PROBLEM REQUIREMENTS ->
The answer must consist only of the lines from the line with "нагрузку. Можно аккуратно" to the line with "проверьте натяжение и", both included, exactly as they stand below.

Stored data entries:
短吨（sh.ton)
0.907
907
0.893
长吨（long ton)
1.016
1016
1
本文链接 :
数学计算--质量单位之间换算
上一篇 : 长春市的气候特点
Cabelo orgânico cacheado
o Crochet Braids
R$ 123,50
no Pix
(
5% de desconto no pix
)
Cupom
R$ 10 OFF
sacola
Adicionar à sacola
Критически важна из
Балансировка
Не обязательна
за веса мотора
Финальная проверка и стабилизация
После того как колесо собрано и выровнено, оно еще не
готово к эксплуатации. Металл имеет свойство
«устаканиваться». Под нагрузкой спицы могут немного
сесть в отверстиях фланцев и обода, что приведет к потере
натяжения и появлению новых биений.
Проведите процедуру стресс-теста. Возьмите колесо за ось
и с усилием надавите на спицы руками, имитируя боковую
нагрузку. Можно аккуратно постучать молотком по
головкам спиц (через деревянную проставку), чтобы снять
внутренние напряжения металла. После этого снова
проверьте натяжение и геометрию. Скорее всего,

---

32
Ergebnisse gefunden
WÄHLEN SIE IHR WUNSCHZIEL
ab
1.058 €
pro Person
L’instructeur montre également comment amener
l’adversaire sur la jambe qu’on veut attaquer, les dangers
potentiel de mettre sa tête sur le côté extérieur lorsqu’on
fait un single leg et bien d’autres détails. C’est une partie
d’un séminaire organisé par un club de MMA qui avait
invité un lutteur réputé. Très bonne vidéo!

EXERCISE RESULT ->
нагрузку. Можно аккуратно постучать молотком по
головкам спиц (через деревянную проставку), чтобы снять
внутренние напряжения металла. После этого снова
проверьте натяжение и геометрию. Скорее всего,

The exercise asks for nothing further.